When someone from the IT group gets promoted into security management, a common first lesson is that “geek culture” is ineffective in the boardroom. Just watch one episode of The Big Bang Theory and you’ll recognize the classic nerd character types. Those who behave in that manner tend to get marginalized by executives. We’ve all probably seen the stereotypical security officer quoting policy, telling everyone why something cannot be done. Very quickly, the organization finds ways to route around a Draconian security program just to get things done—though often in dangerous ways. It’s wise for a CISO to remember that every other department in the company has been given marching orders to go forth and conquer, and do what is necessary to make the customer happy. Security leaders needs to follow this mantra, as well. This means developing skills that some hardcore geeks disdain.
The first key skill is communication. The CISO’s job is to explain IT risk in terms of the appropriate business model and mission. This presumes an understanding of the organizational structure and culture, where resources come from, and how a win is measured. This may seem obvious, but many good, smart people heads down in IT departments are often unaware of the day-to-day workings of their organizations. Successful security professionals soon learn they need to open their ears and their minds in order to have influence.

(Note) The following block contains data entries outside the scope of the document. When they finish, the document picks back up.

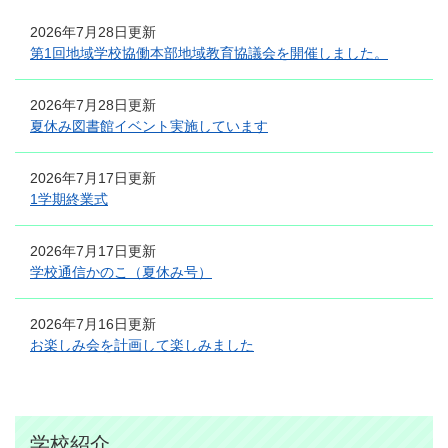
2026年7月28日更新
第1回地域学校協働本部地域教育協議会を開催しました。
2026年7月28日更新
夏休み図書館イベント実施しています
2026年7月17日更新
1学期終業式
2026年7月17日更新
学校通信かのこ（夏休み号）
2026年7月16日更新
お楽しみ会を計画して楽しみました
学校紹介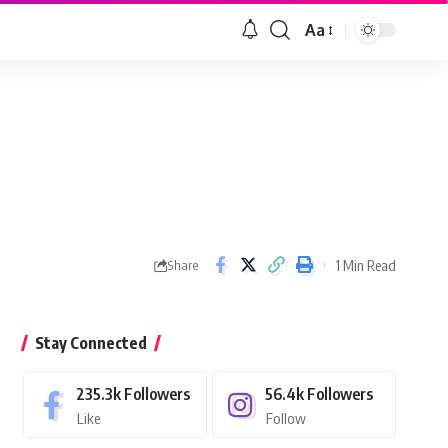
Aa
Font
Resizer
1 Min Read
Share
Stay Connected
235.3k
Followers
56.4k
Followers
Like
Follow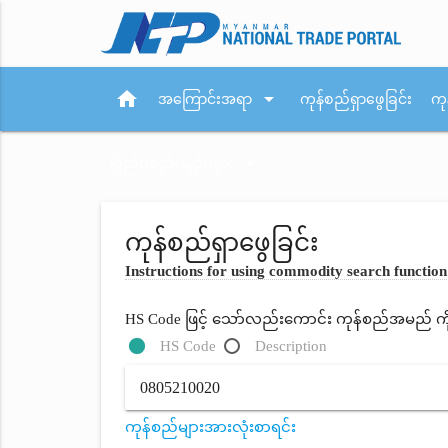
home
arrow_drop_down
အကြောင်းအရာ
ကုန်စည်ရှာဖွေခြင်း
ကု
arrow_drop_down
ပြည်ပစည်းမျဉ်းများ
ကုန်စည်ရှာဖွေခြင်း
Instructions for using commodity search function
HS Code ဖြင့် သော်လည်းကောင်း ကုန်စည်အမည် ကိုရိ
HS Code
Description
ကုန်စည်များအားလုံးစာရင်း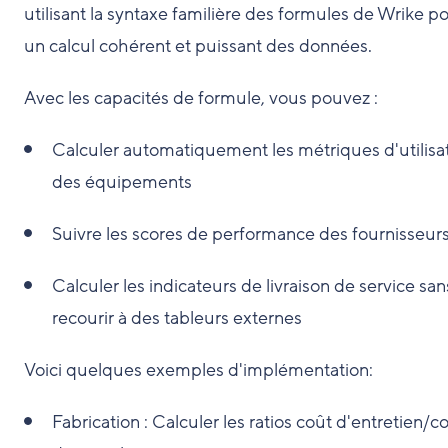
utilisant la syntaxe familière des formules de Wrike p
un calcul cohérent et puissant des données.
Avec les capacités de formule, vous pouvez :
Calculer automatiquement les métriques d'utilisa
des équipements
Suivre les scores de performance des fournisseur
Calculer les indicateurs de livraison de service san
recourir à des tableurs externes
Voici quelques exemples d'implémentation:
Fabrication : Calculer les ratios coût d'entretien/c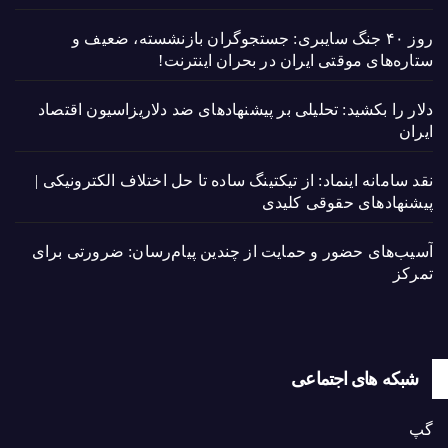
روز ۴۰ جنگ سایبری: جستجوگران بازنشسته، ضعیف و
ستاره‌های موقتی ایران در بحران اینترنت!
دلار را بکشید: تحلیلی بر پیشنهادهای ضد دلاریزاسیون اقتصاد
ایران
نقد سامانه اینماد: از تیکتینگ ساده تا حل اختلاف الکترونیکی |
پیشنهادهای حقوقی کلیدی
آسیب‌های حضور و حمایت از چندین پیام‌رسان: ضرورتی برای
تمرکز
شبکه های اجتماعی
گپ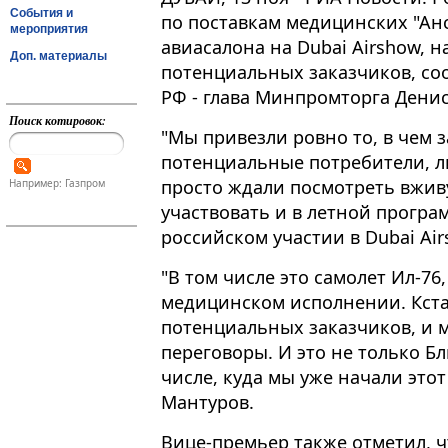
События и
по поставкам медицинских "Ан
мероприятия
авиасалона на Dubai Airshow, н
Доп. материалы
потенциальных заказчиков, с
РФ - глава Минпромторга Дени
Поиск котировок:
"Мы привезли ровно то, в чем
потенциальные потребители, л
просто ждали посмотреть вжив
Например: Газпром
участвовать и в летной программ
российском участии в Dubai Airsh
"В том числе это самолет Ил-76, 
медицинском исполнении. Кста
потенциальных заказчиков, и
переговоры. И это не только Б
числе, куда мы уже начали этот
Мантуров.
Вице-премьер также отметил, ч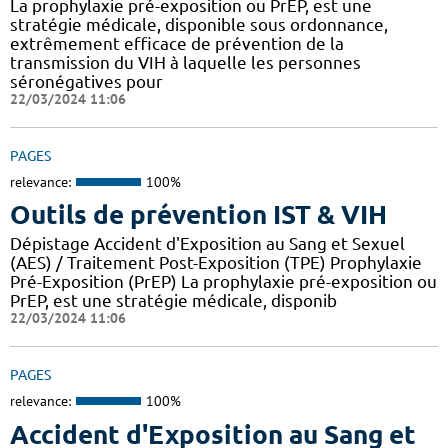
La prophylaxie pré-exposition ou PrEP, est une
stratégie médicale, disponible sous ordonnance,
extrêmement efficace de prévention de la
transmission du VIH à laquelle les personnes
séronégatives pour
22/03/2024 11:06
PAGES
relevance:
100%
Outils de prévention IST & VIH
Dépistage Accident d'Exposition au Sang et Sexuel
(AES) / Traitement Post-Exposition (TPE) Prophylaxie
Pré-Exposition (PrEP) La prophylaxie pré-exposition ou
PrEP, est une stratégie médicale, disponib
22/03/2024 11:06
PAGES
relevance:
100%
Accident d'Exposition au Sang et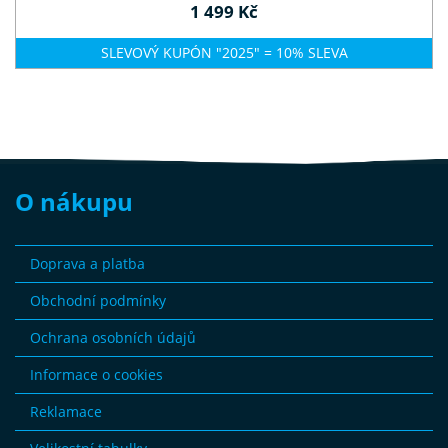
1 499 Kč
SLEVOVÝ KUPÓN "2025" = 10% SLEVA
O nákupu
Doprava a platba
Obchodní podmínky
Ochrana osobních údajů
Informace o cookies
Reklamace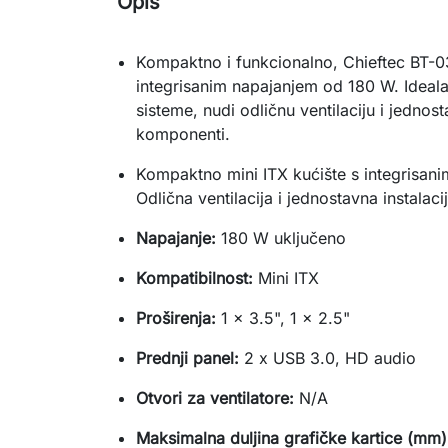
Opis
Kompaktno i funkcionalno, Chieftec BT-03
integrisanim napajanjem od 180 W. Ideala
sisteme, nudi odličnu ventilaciju i jednost
komponenti.
Kompaktno mini ITX kućište s integrisan
Odlična ventilacija i jednostavna instalaci
Napajanje:
180 W uključeno
Kompatibilnost:
Mini ITX
Proširenja:
1 x 3.5", 1 x 2.5"
Prednji panel:
2 x USB 3.0, HD audio
Otvori za ventilatore:
N/A
Maksimalna duljina grafičke kartice (mm)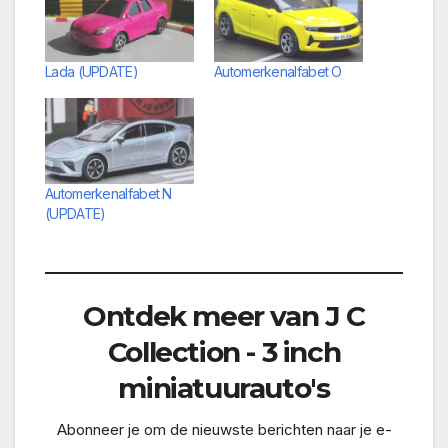
Lada (UPDATE)
Automerkenalfabet O
Automerkenalfabet N
(UPDATE)
Ontdek meer van J C
Collection - 3 inch
miniatuurauto's
Abonneer je om de nieuwste berichten naar je e-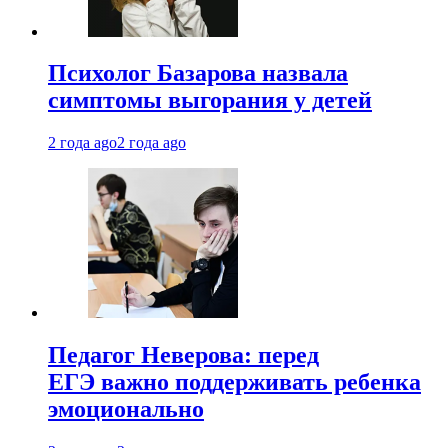
Психолог Базарова назвала
симптомы выгорания у детей
2 года ago
2 года ago
Педагог Неверова: перед
ЕГЭ важно поддерживать ребенка
эмоционально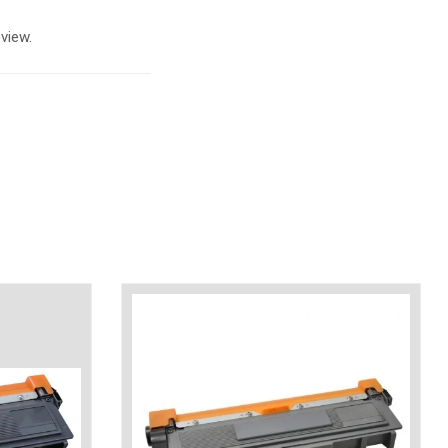
view.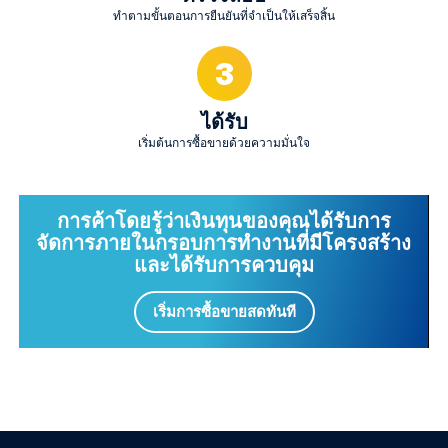
ทำตามขั้นตอนการยืนยันที่จำเป็นให้เสร็จสิ้น
3
ได้รับ
เริ่มต้นการซื้อขายด้วยความมั่นใจ
การค้าโดยรู้ว่าเงินทุนของคุณได้รับการ
จัดการภายในกรอบการทำงานที่มีโครงสร้าง
และได้รับการควบคุม
เริ่มการซื้อขายสดทันที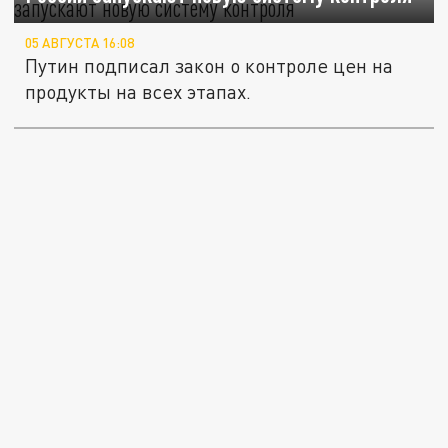
05 АВГУСТА 16:08
Путин подписал закон о контроле цен на
продукты на всех этапах.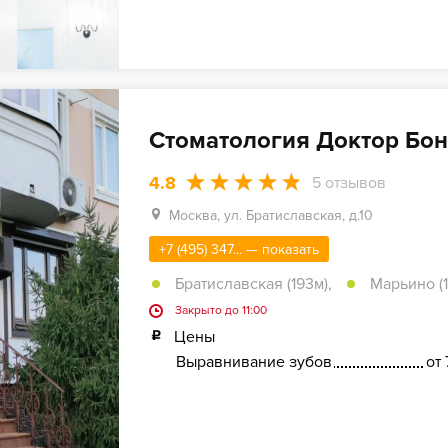
Стоматология Доктор Бон
4.8
5
отзывов
Москва, ул. Братиславская, д.10
+7 (495) 347... — показать
Братиславская (193м)
,
Марьино (1
Закрыто до 11:00
Цены
Выравнивание зубов
от 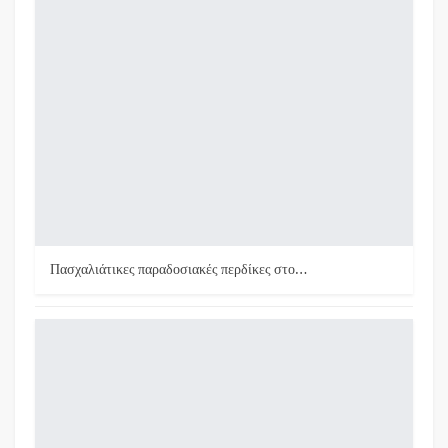
Πασχαλιάτικες παραδοσιακές περδίκες στο…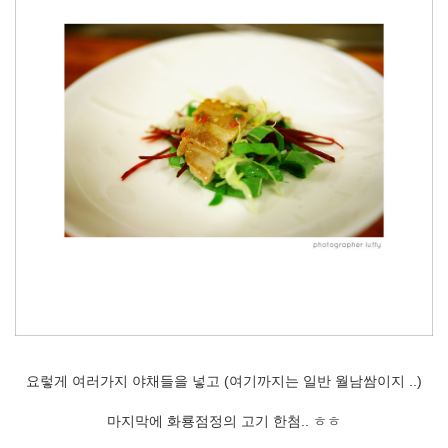
요렇게 여러가지 야채들을 넣고 (여기까지는 일반 월남쌈이지 ..)
마지막에 화룡점정의 고기 한첨.. ㅎㅎ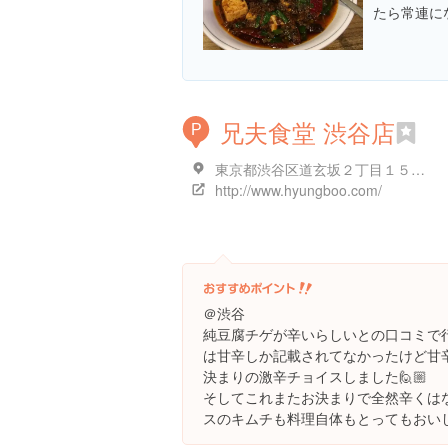
たら常連に
兄夫食堂 渋谷店
P
東京都渋谷区道玄坂２丁目１５-１ ノア道玄坂b1-3
http://www.hyungboo.com/
＠渋谷
純豆腐チゲが辛いらしいとの口コミで
は甘辛しか記載されてなかったけど甘
決まりの激辛チョイスしました🙋🏼
そしてこれまたお決まりで全然辛くは
スのキムチも料理自体もとってもおい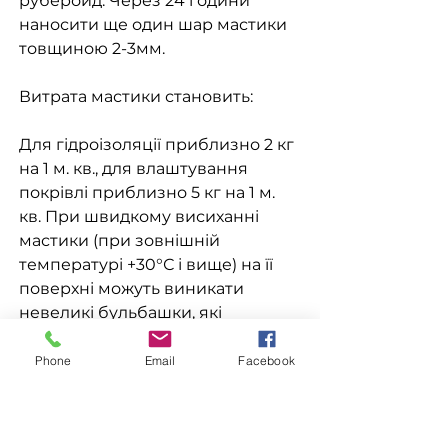
руберойд. Через 24 години
наносити ще один шар мастики
товщиною 2-3мм.
Витрата мастики становить:
Для гідроізоляції приблизно 2 кг
на 1 м. кв., для влаштування
покрівлі приблизно 5 кг на 1 м.
кв. При швидкому висиханні
мастики (при зовнішній
температурі +30°С і вище) на її
поверхні можуть виникати
невеликі бульбашки, які
лопаються при повному
випаровуванні розчинника. Але
Phone
Email
Facebook
на гідроізоляційні властивості
шару мастики цей процес не
впливає.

Strong security leaders think in terms of business risk, and not necessarily just technical risk. This is because the executive team operates in a world of business and financial risk. In fact, success in a leadership position is really all about the ability to make good decisions in the face of uncertainty—the definition of risk. Do we acquire that company or not? Do we cut the sales budget or employees? Can we expand in a new area, and, if so, can we maintain our edge? All of these things are business risks. A Distributed Denial-of-Service attack taking down a new streaming service on launch week is also a business risk. So is a privacy breach splashed on front pages of the news. So are the fines and penalties associated with a significant material weakness in a regulatory audit. In these terms, leadership can understand and react appropriately to cyber threats. The CISO’s job is to be the subject matter expert on IT risk and properly translate it into business risk for colleagues and leadership.
Another trait essential for security leadership is understanding the duty of service. Simon Senek1 said in Leaders Eat Last, “Leadership is the choice to serve others with or without any formal rank.” Security leadership is no different—we must be helpful and guide the organization through the perilous rapids of the Internet. If we must say “no,” we should also step in with alternative solutions. Security should always act as a solution provider to help the business best minimize unnecessary risk. We should be honest and clear about costs and real world impacts. At the same time, we need to avoid sowing fear and distrust as a means of persuasion.
Toughest of all, we as security leaders need to realize that we are human and can’t know everything about technology, security, and compliance. When the situation arises, we have to be able to admit with confidence when we don’t know something. It’s always better to say “I don’t know but I’ll find out and get back to you” than to make guesses about things we don’t know about. In the end, trust and reputation is what is makes or breaks a good leader.
I’m hoping many of you are nodding your heads as you read this. For those of you who aren’t, take this as a reminder about our true mission and goal. Lastly, if you are an aspiring CISO (and I hope you are, because we need more of you), remember that your communication and diplomacy skills are just as important, if not more, than your technical skills as you climb the ladder.